Хаджимурад только сейчас заметил, как необычно одет Алиасхаб: хромовые сапоги с длинными голенищами, галифе и выгоревшая на солнце зеленовато-серая гимнастерка.
— Да, в этом году урожай фруктов богатый, но мой отец не устает говорить: «Цыплят по осени считают». Сумеем ли собрать! А у вас как? — Хаджимурад не сводил с хозяина глаз.
— На нижнем поле все хорошо, особенно озимые, а наверху влаги не хватает. Вот два дня не было дождей, и все начинает желтеть. У нас комбайны на ремонте, никак этот ремонт не закончится. Сегодня с утра бегал, узнавал. Обещают каждый день, а все стоит на месте. — Он вздохнул, похлопал себя по карманам гимнастерки. — Ну, что ты будешь делать! Очки на почте забыл.
— Отец, Хаджимураду понравился мой ковер… — сказала Шарифат.
Алиасхаб улыбнулся.
— Верблюдица рожает, сосед не знает, а курица снесет яйцо, весь мир слышит! Ковер еще не готов, а в другом ауле уже о нем оповещены!

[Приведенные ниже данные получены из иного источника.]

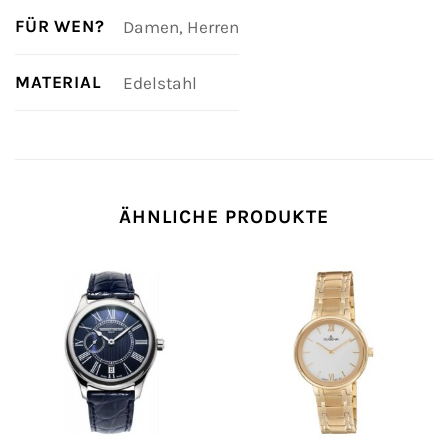
FÜR WEN?
Damen, Herren
MATERIAL
Edelstahl
ÄHNLICHE PRODUKTE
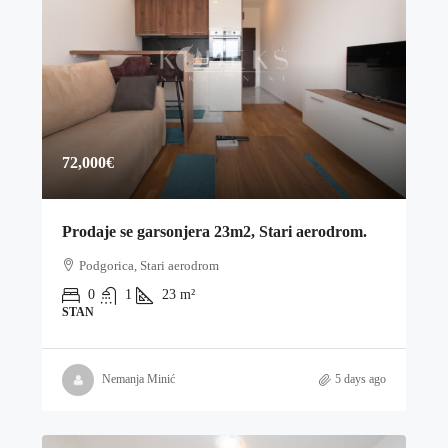
72,000€
Prodaje se garsonjera 23m2, Stari aerodrom.
Podgorica, Stari aerodrom
0
1
23
m²
STAN
Nemanja Minić
5 days ago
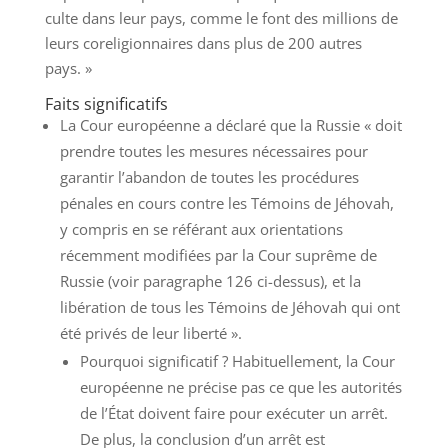
culte dans leur pays, comme le font des millions de
leurs coreligionnaires dans plus de 200 autres
pays. »
Faits significatifs
La Cour européenne a déclaré que la Russie « doit
prendre toutes les mesures nécessaires pour
garantir l’abandon de toutes les procédures
pénales en cours contre les Témoins de Jéhovah,
y compris en se référant aux orientations
récemment modifiées par la Cour suprême de
Russie (voir paragraphe 126 ci-dessus), et la
libération de tous les Témoins de Jéhovah qui ont
été privés de leur liberté ».
Pourquoi significatif ? Habituellement, la Cour
européenne ne précise pas ce que les autorités
de l’État doivent faire pour exécuter un arrêt.
De plus, la conclusion d’un arrêt est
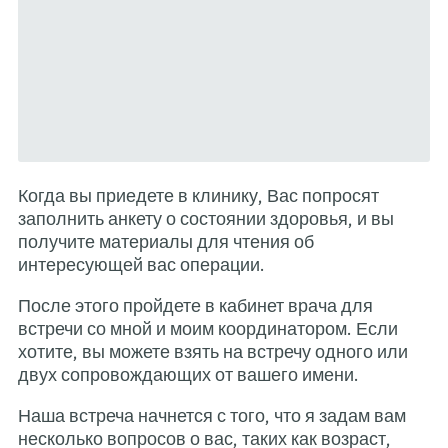
Когда вы приедете в клинику,
заполнить анкету о состоянии
получите материалы для чте
интересующей вас операции.
После этого пройдете в каби
встречи со мной и моим коор
хотите, вы можете взять на в
двух сопровождающих от ваш
Наша встреча начнется с того
несколько вопросов о вас, так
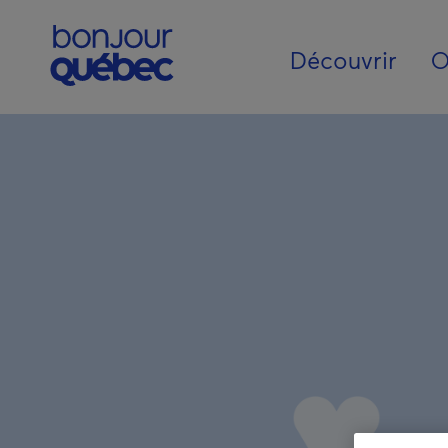
Passer au contenu principal
Main navigat
Découvrir
O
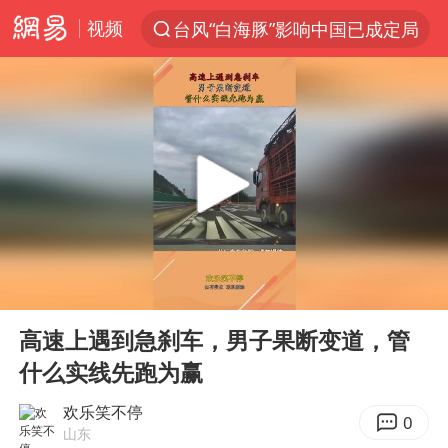
视频
台风“白海豚”影响中国已成定局
聚“绿”成势，结构转型活力足
部分美国AI模型被指持续实施有害行为
印度暴发金迪普拉病毒
杭州一小区17楼玻璃幕墙爆裂
郑国霖回应去景区上班被保安拦下
律师称“梅姨”若满75岁或不适用死刑
00:00
00:23
陕西潼关强降雨引发土崖滑坡1人失联
Play
Ent
full
陕西柞水突发泥石流致1死2失联
高速上遇到急刹车，男子果断变道，管
什么实线先跑为赢
“梅姨”准确年龄仍未知
41岁女子为鼓励女儿考上985研究生
欢乐笑不停
0
山东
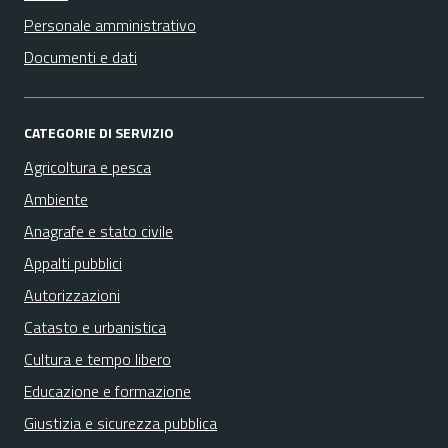
Personale amministrativo
Documenti e dati
CATEGORIE DI SERVIZIO
Agricoltura e pesca
Ambiente
Anagrafe e stato civile
Appalti pubblici
Autorizzazioni
Catasto e urbanistica
Cultura e tempo libero
Educazione e formazione
Giustizia e sicurezza pubblica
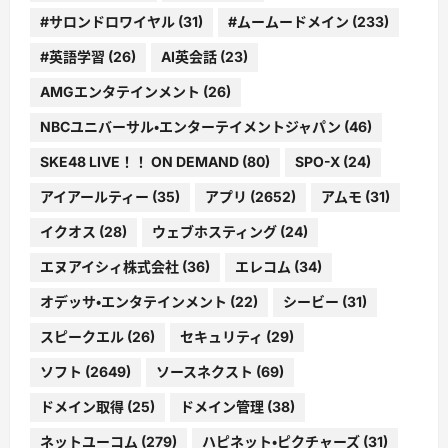
#サロンドロワイヤル
(31)
#ムームードメイン
(233)
#英語学習
(26)
AI英会話
(23)
AMGエンタテインメント
(26)
NBCユニバーサル・エンターテイメントジャパン
(46)
SKE48 LIVE！！ ON DEMAND
(80)
SPO-X
(24)
アイアールティー
(35)
アプリ
(2652)
アムモ
(31)
イクオス
(28)
ウェブホスティング
(24)
エヌアイシィ株式会社
(36)
エレコム
(34)
オデッサ・エンタテインメント
(22)
シービー
(31)
スピークエル
(26)
セキュリティ
(29)
ソフト
(2649)
ソースネクスト
(69)
ドメイン取得
(25)
ドメイン管理
(38)
ネットユーコム
(279)
ハピネット・ピクチャーズ
(31)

— Я ничего не говорила, он сам увидел, — начала оправдываться Шарифат.
— Ты же решила, пока не закончишь, никому не показывать.
— Шарифат здесь ни при чем. Я сам посмотрел, не знал, что она держит работу в секрете, — заступился Хаджимурад.
Алиасхаб покачал головой:
— У нашей Шарифат всегда есть метла, чтобы замести грехи. Однако разговорами сыт не будешь. Гость, наверное, проголодался. Накрой на стол.
— Я не голоден… Мне надо идти.
— Хинкал готов. Осталось почистить чеснок, — выпалила Шарифат, боясь, что Хаджимурад уйдет.
— Что это за слова: «Я не голоден». В гостях так не говорят, надо садиться за стол, коли предлагают. А если заставляют ждать долго, как наша Шарифат, тогда надо сказать напрямик: «Дайте поесть».
— У нас вечерние занятия в школе. Мне надо успеть, — смущенно проговорил Хаджимурад.
— Коли так — поешь и пойдешь, — упрямилась Шарифат. — До реки можно на машине, а оттуда рукой подать! По горе!
Она быстро принесла из комнаты миску с хинкалом.
Девушка хлопотала у стола. Хаджимурад, смущаясь присутствием Алиасхаба, не осмеливался поднять на нее глаз, но видел каждое ее движение. Цибилкулец замечал взгляды, которые бросала на него Шарифат, с трудом удерживал вилку в руке — волновался.
Алиасхаб с аппетитом ел, шутил. Еще тогда, у дома старушки Издаг, Алиасхабу стало ясно, что дочь его нравится Хаджимураду. Заметил он также, как сейчас сияла Шарифат. Это его не радовало. «Неужели единственная дочь выберет себе друга в чужом далеком ауле?! «Негодный камень катится в чужой аул, красное золото остается в своем гнезде», — говорила бабушка, когда к ним из далеких мест приходили сватать девушек. — Так скажут и про мою дочь».
О раздумьях Алиасхаба никто не подозревал, он вежливо угощал гостя, посмеивался над Супайнат, которая запыхавшись вернулась домой в самый разгар завтрака.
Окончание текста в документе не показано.